Local leaders are hoping that the Cowichan Valley’s many voices raised together in asking for the help of the entire region to solve two of the Cowichan Valley’s most pressing issues, the housing and opioid crises, will attract action and funding from senior governments.
Seven of the community’s most prominent politicians issued a joint plea on June 27, encouraging members of the community to write to both the provincial and federal governments and asking them to demand help.
Cowichan Tribes chief William Seymour, MP Alistair MacGregor, MLA Sonia Furstenau, Duncan mayor Michelle Staples and North Cowichan mayor Al Siebring, joined CVRD chair Ian Morrison and, School Board chair Candace Spilsbury in the request.
“We need everyone who lives in the region to reach out to the province and let them know we need support here,” Staples said, adding the City of Duncan and the more populated parts of North Cowichan and Tribes land see the bulk of those dealing with the homelessness, mental health and addiction issues because it’s the region’s core and that’s where the services are.
The solution is something citizens from all corners need to be in on.
“They are our neighbours, our children and people who came here, like so many of us, to make a home and live their life in a beautiful place,” she said. “Things don’t always end up the way we plan and people’s circumstances change and their lives are impacted in ways we cannot understand and should not judge.”
Even so, she said, the impact of the ongoing crises are weighing on everyone.
“…changes to our personal safety, people’s inability to enjoy where they live and the impacts felt to businesses and community members are compounding every day,” Staples noted.
The meeting of the group of seven leaders was the second such and a third is slated for August.
“Local leadership, including representatives from all levels of government, coming together to work on solutions to these crises in our community is a clear indication of the serious need for action,” MacGregor said. “It is my hope that our federal government, in particular, will respond in a sincere and worthwhile way to this demonstration of a united community front and provide the entire spectrum of policy changes and resources necessary to meaningfully help members of our community suffering from housing, mental health, and addictions problems.”
Local leaders have talked about low barrier shelter, more funding for staff, security, and neighbourhood support for the services that already exist, such as Warmland House, the overdose prevention site and the needle pick up program.
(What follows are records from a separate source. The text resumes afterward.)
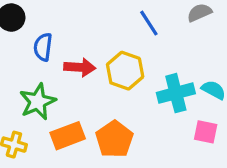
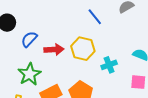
blue semicircle: (43, 47) -> (29, 39), turned 42
cyan cross: (176, 93) -> (109, 65), moved, size x0.7

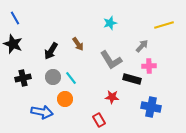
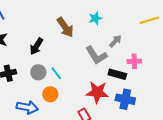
brown arrow: (78, 44) -> (65, 27), moved, size x1.5
gray arrow: (142, 46) -> (115, 41), moved
red star: (112, 97) -> (97, 92), size x1.6
blue cross: (151, 107) -> (125, 99), moved

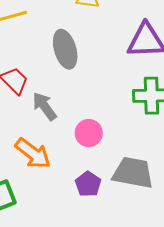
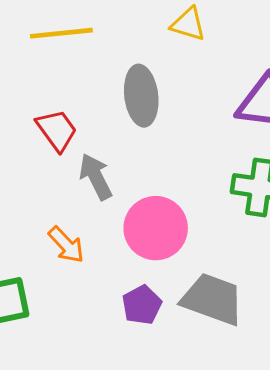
pink circle: (89, 133) -> (156, 228), size x1.5
orange arrow: (33, 153) -> (66, 245), size x0.7

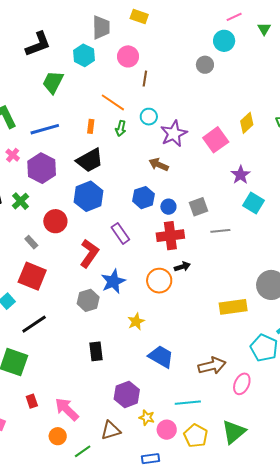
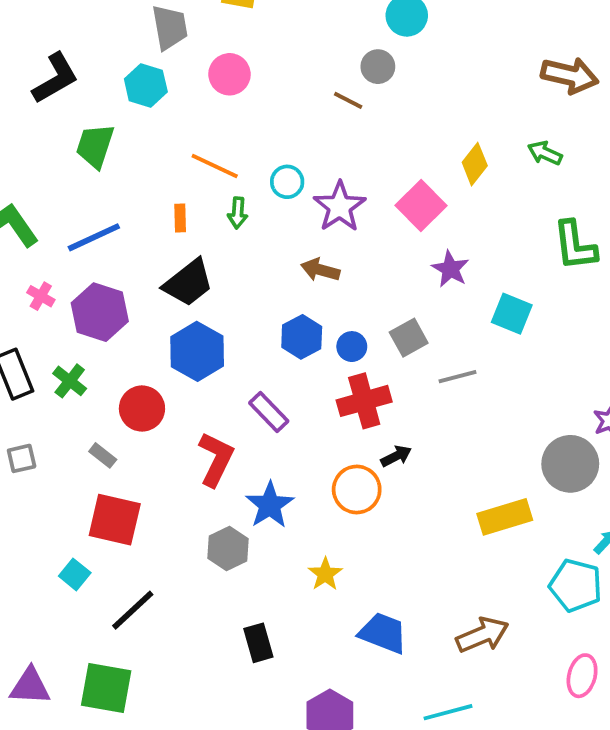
brown line: (145, 79) -> (348, 100), moved, turned -63
purple star: (241, 175) -> (450, 269), moved
pink ellipse: (242, 384) -> (582, 676), moved

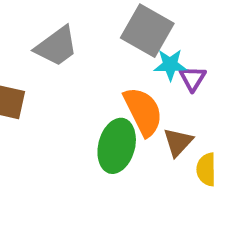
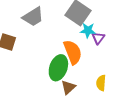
brown triangle: (178, 142) -> (68, 87), moved

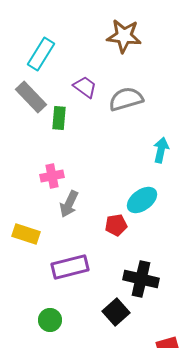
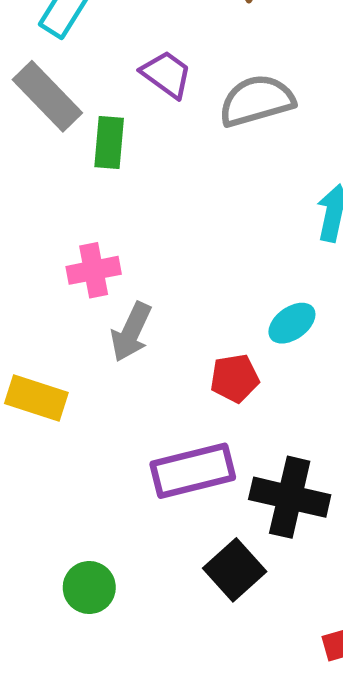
cyan ellipse: (142, 200) -> (292, 323), size x0.7
purple rectangle: (70, 267) -> (193, 471), moved

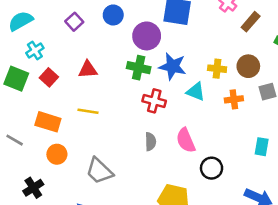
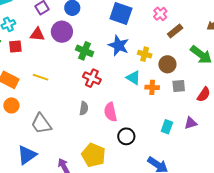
purple circle: (147, 36) -> (62, 32), moved
blue star: (173, 66) -> (119, 45), moved
red triangle: (88, 69) -> (37, 34), moved
yellow cross: (217, 69) -> (145, 54), moved
red square: (49, 77) -> (15, 46), turned 32
cyan triangle: (196, 92) -> (133, 78), moved

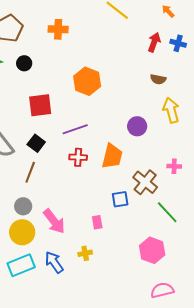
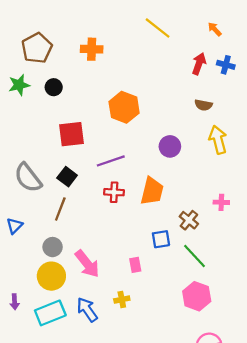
purple circle: (137, 126) -> (170, 146), moved
brown cross: (145, 182) -> (189, 220), size x0.7
green line: (167, 212) -> (194, 256), moved

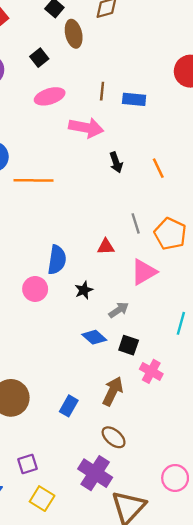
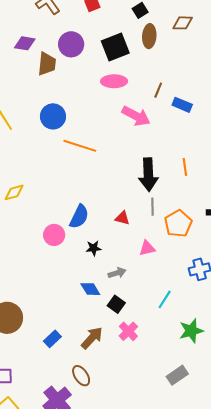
black square: (39, 58) -> (115, 47), size x1.8
black arrow: (116, 162) -> (148, 175), moved, size x1.8
pink triangle: (144, 272) -> (147, 248), size x0.7

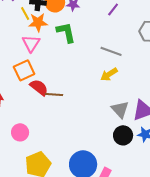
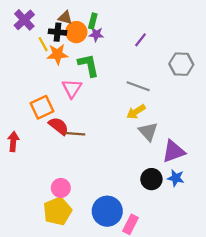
pink triangle: (31, 43) -> (72, 88), moved
gray triangle: (120, 109) -> (148, 132), moved
pink circle: (20, 132) -> (61, 188), moved

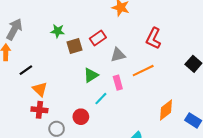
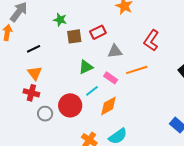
black line: (26, 70) -> (34, 49), moved
pink rectangle: (118, 83) -> (111, 78), turned -48
orange diamond: (166, 110) -> (108, 106), moved
red circle: (81, 117) -> (70, 105), size x1.5

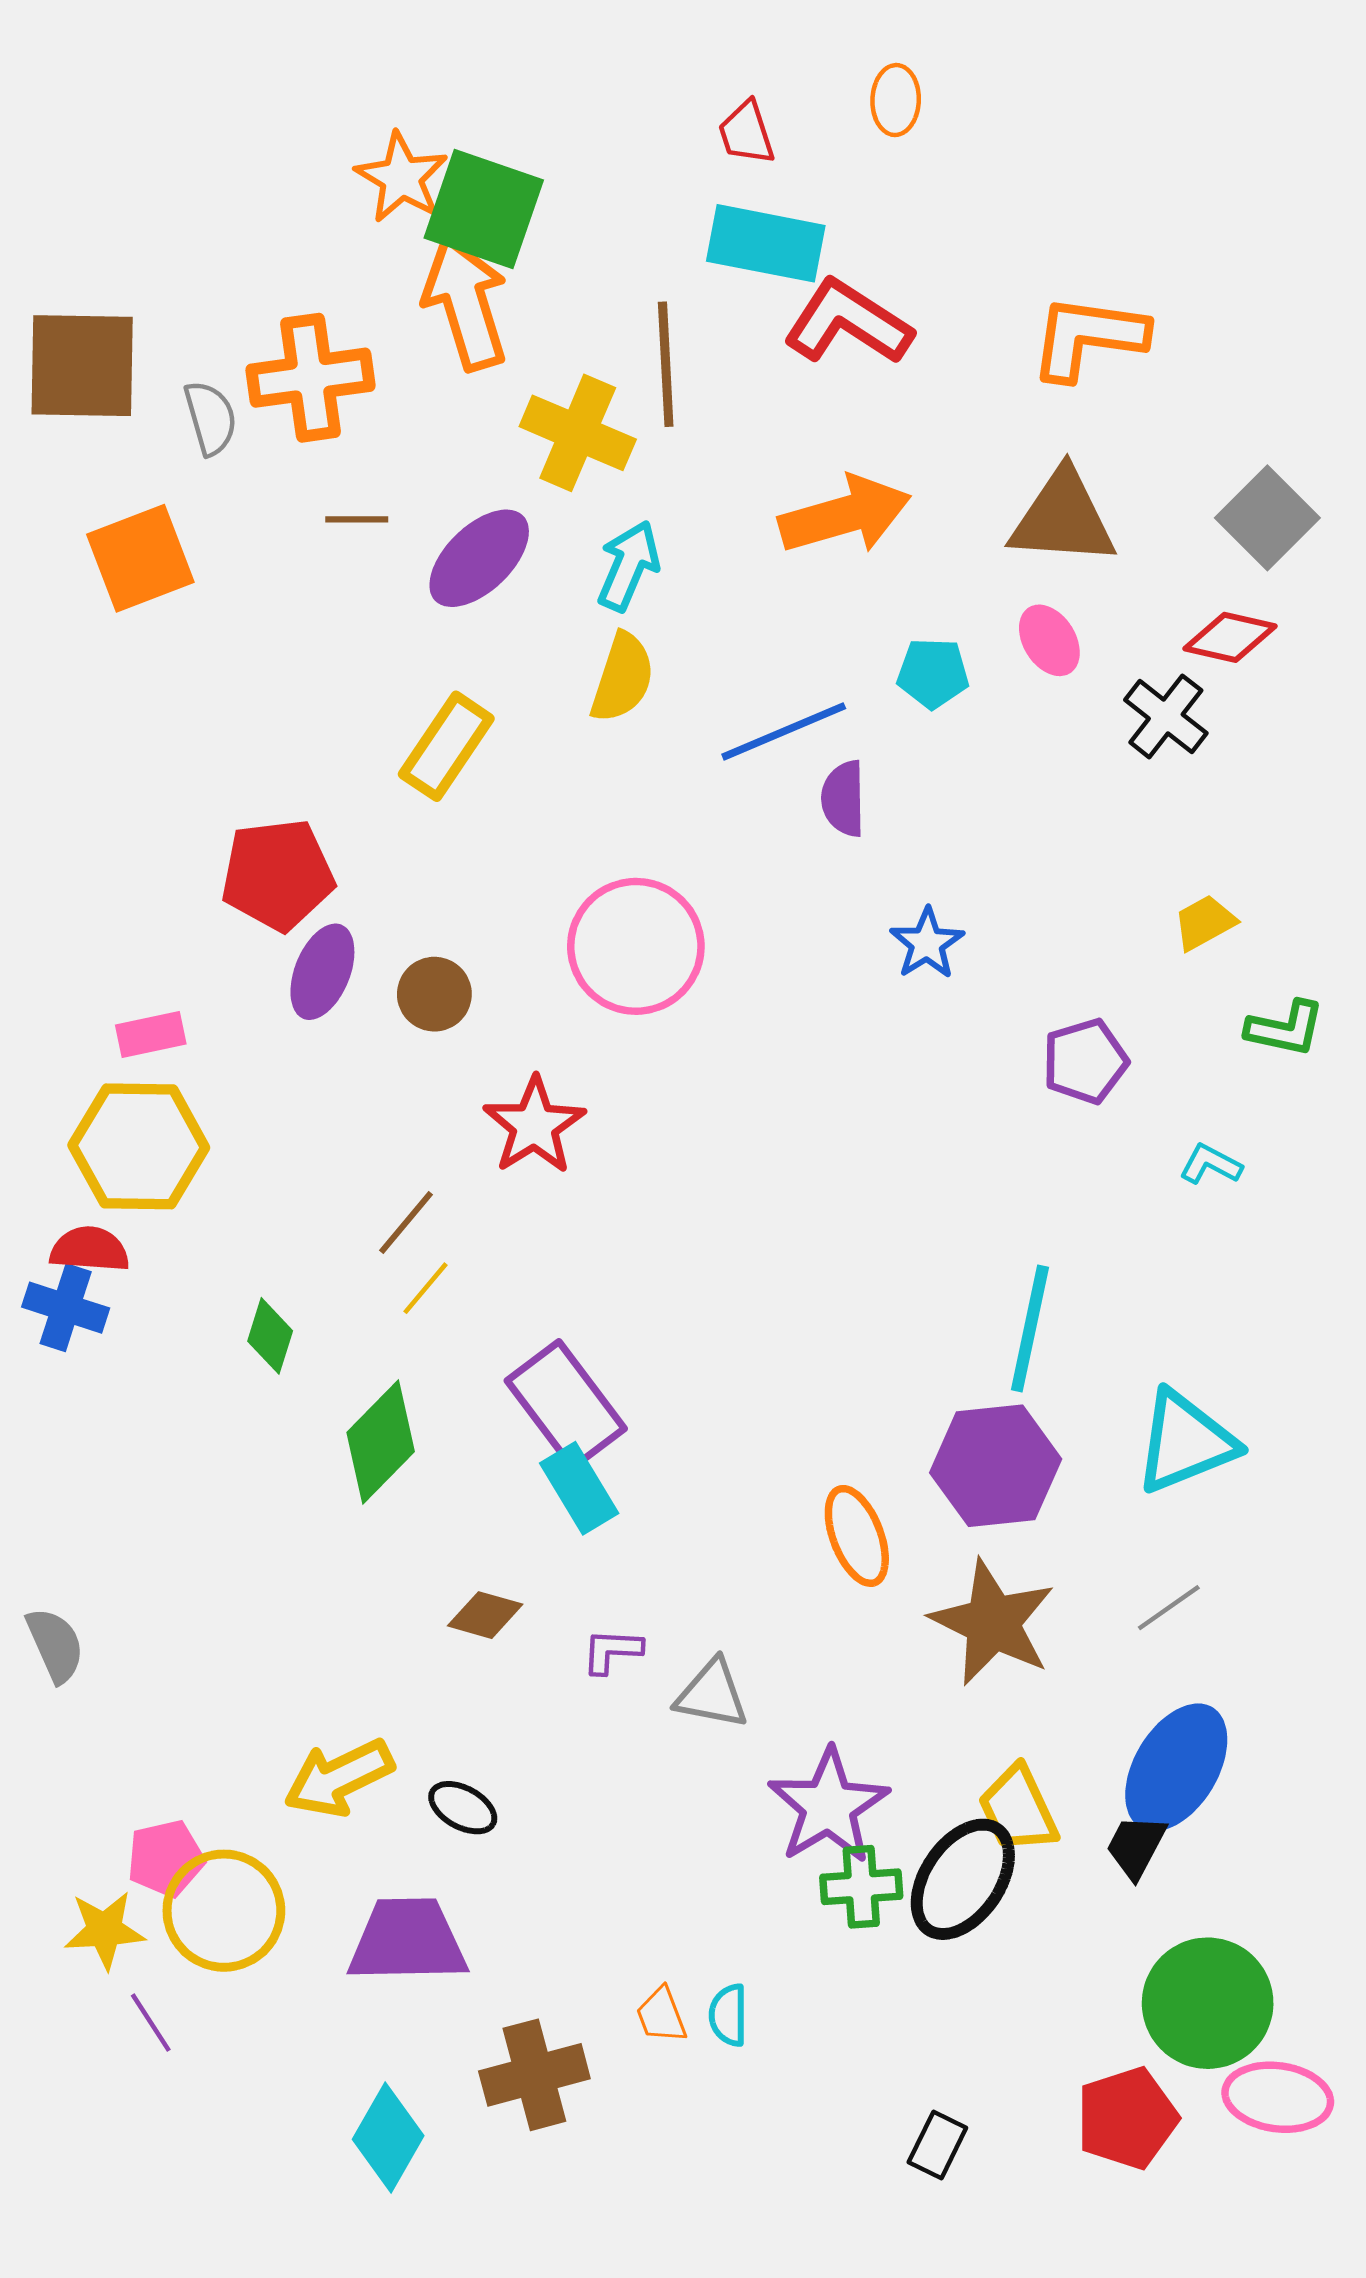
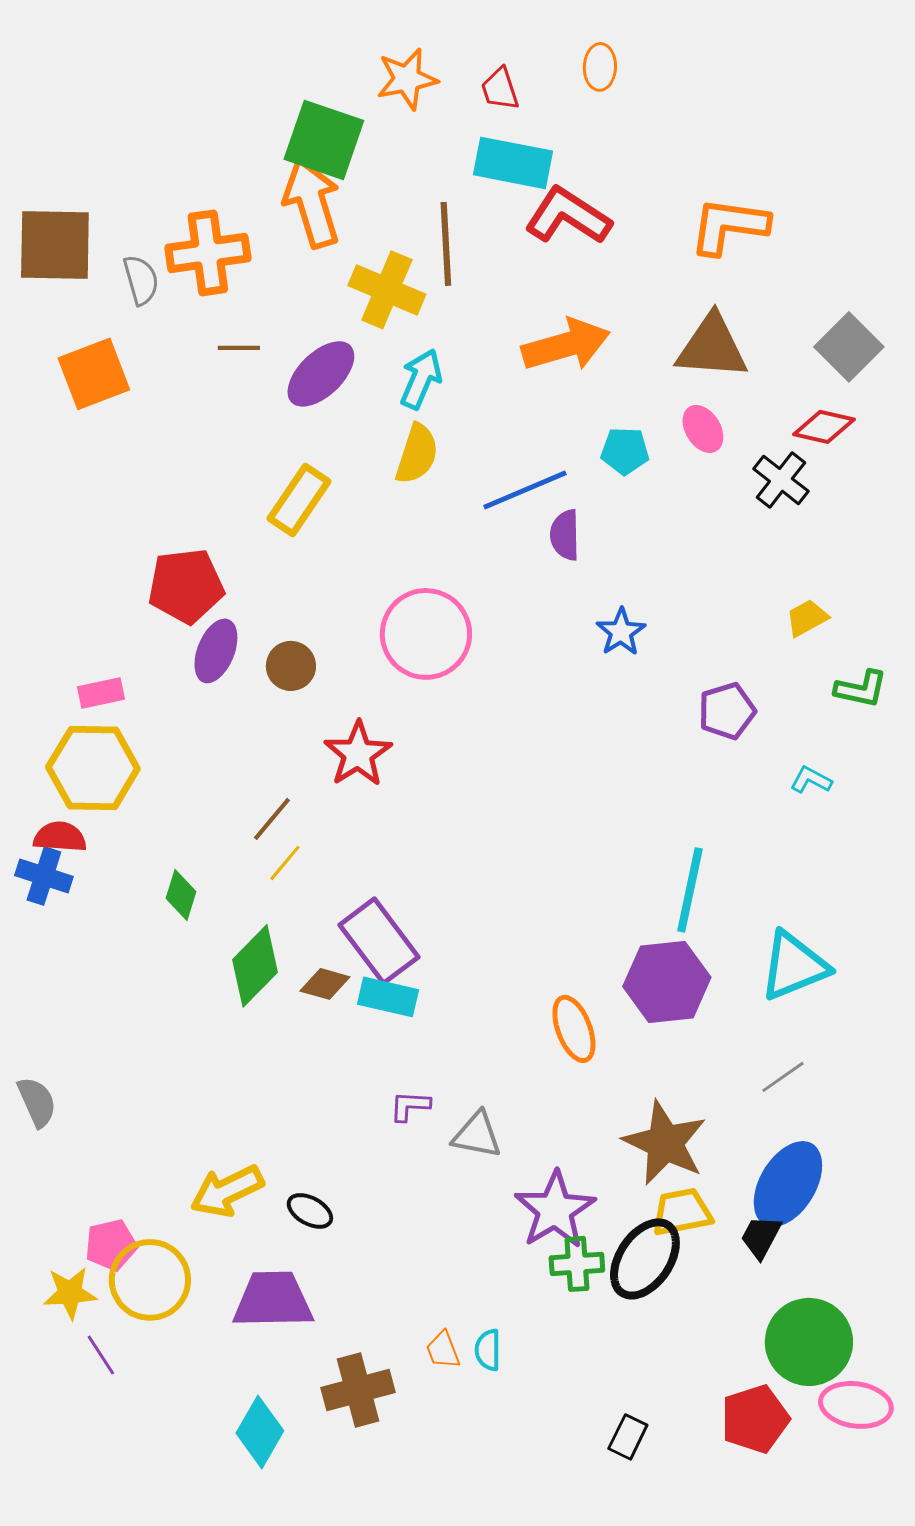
orange star: (402, 178) -> (407, 79), moved, turned 30
cyan rectangle: (579, 1488) -> (388, 997), turned -46
brown diamond: (485, 1615) -> (325, 984), moved
brown star: (993, 1623) -> (665, 1143), moved
yellow trapezoid: (1018, 1809) -> (682, 1212), turned 104

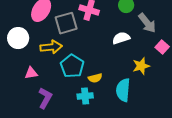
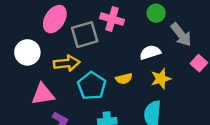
yellow star: (141, 66) -> (161, 79), moved
pink triangle: (31, 73) -> (43, 94), size x1.5
yellow semicircle: (95, 78) -> (124, 79), moved

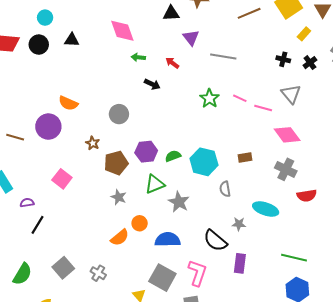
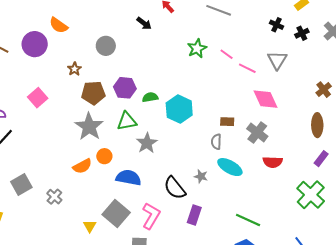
brown rectangle: (245, 157) -> (227, 122), moved
gray semicircle: (225, 189) -> (216, 142), moved
gray star: (119, 197) -> (89, 127), size x1.8

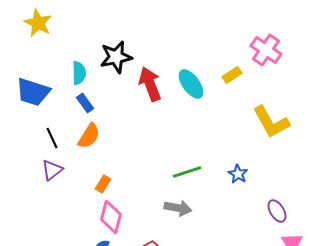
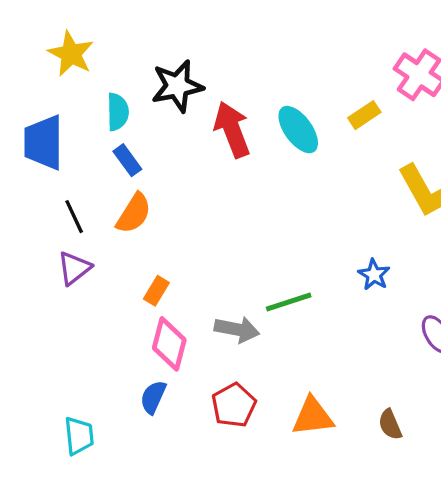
yellow star: (38, 23) -> (71, 54), moved
blue trapezoid: (33, 92) -> (44, 142), turned 72
green line: (187, 172) -> (289, 302), moved
gray arrow: (178, 208) -> (237, 329), moved

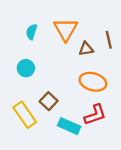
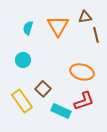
brown triangle: (86, 49) -> (85, 17), moved

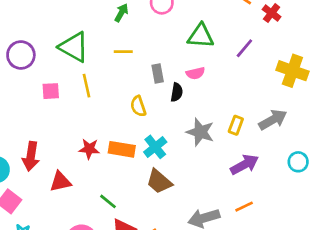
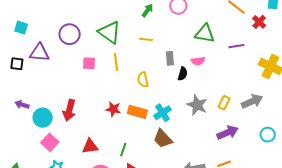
purple line: (244, 48) -> (236, 46), turned 35
yellow semicircle: (138, 106) -> (143, 80), moved
red triangle: (60, 182) -> (90, 146), moved
green line: (108, 201) -> (123, 150), turned 64

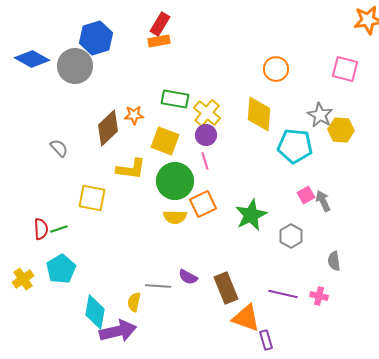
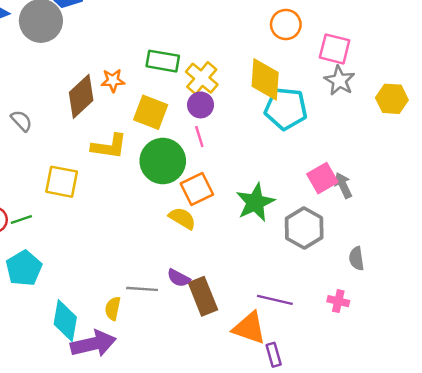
pink square: (345, 69) -> (335, 49), moved
yellow hexagon: (341, 130) -> (392, 99), moved
cyan pentagon: (295, 146) -> (286, 109), moved
pink square: (306, 195) -> (322, 178), size x1.4
yellow semicircle: (175, 217) -> (182, 218), moved, turned -150
gray hexagon: (291, 236) -> (304, 228), size x1.4
brown rectangle: (226, 288) -> (203, 296), moved
purple line: (283, 294) -> (275, 300), moved

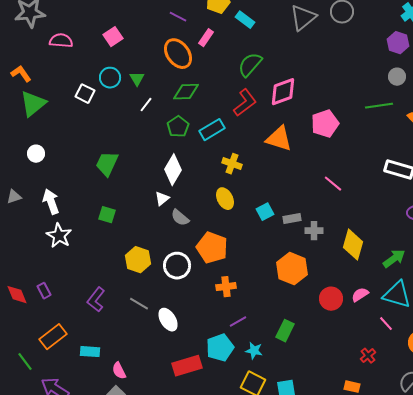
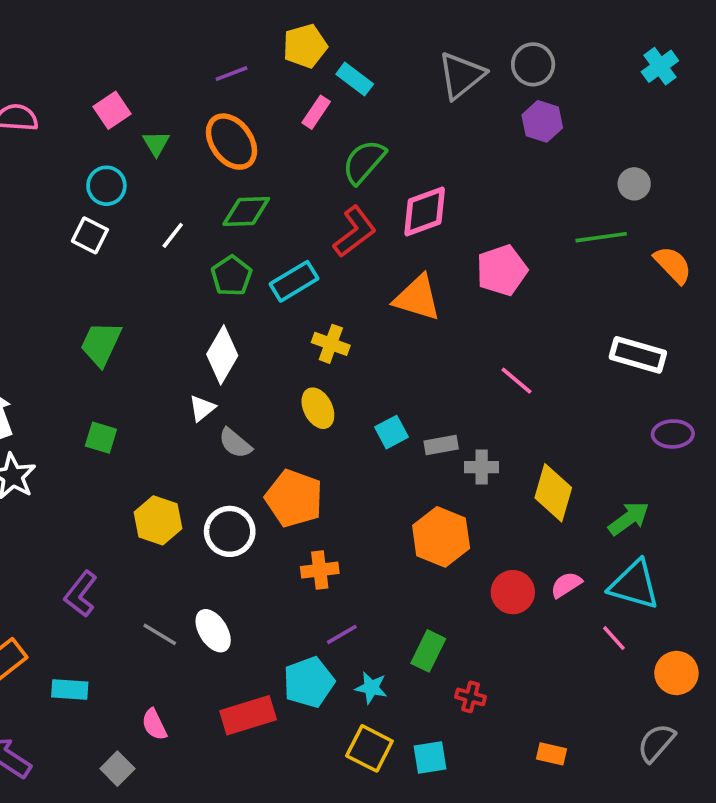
purple line: (178, 17) -> (231, 74), turned -48
pink rectangle: (206, 38) -> (316, 112), moved
purple hexagon: (398, 43) -> (542, 121), moved
green triangle: (137, 79) -> (156, 143), moved
white square: (85, 94) -> (90, 235), moved
gray line: (139, 304) -> (160, 634), moved
red cross: (368, 356) -> (471, 697), moved, turned -35
pink semicircle: (119, 371) -> (154, 724), moved

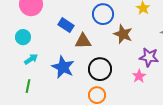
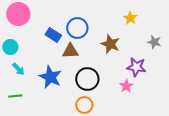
blue circle: (103, 14) -> (77, 28), moved
cyan arrow: (31, 59) -> (18, 69), turned 80
green line: (28, 86) -> (15, 96), turned 72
But more is needed. More mental health and addictions services are needed, as are treatment centres, follow up services, a youth shelter, and affordable supportive housing for seniors and the list goes on.
Current service providers are not just strapped for cash but are exhausted and the uphill battle continues to grow.
“Everyone and every service is overwhelmed with need, underfunded and under attack. Exhausted service providers need community members to ask what they can do and how they can help,” said a press release issued by the leadership coalition.
“I acknowledge there’s considerable community frustration over both the housing situation and the mental health and opioid crisis,” Siebring said. “Local governments and Cowichan Tribes simply don’t have the capacity to deal with these things on our own. We have done as much as we can to move this file forward with the federal and provincial ministries in terms of trying to secure funding for new initiatives, and now it’s time for those ministries to hear directly from the community on how critical it is that they step up to help.”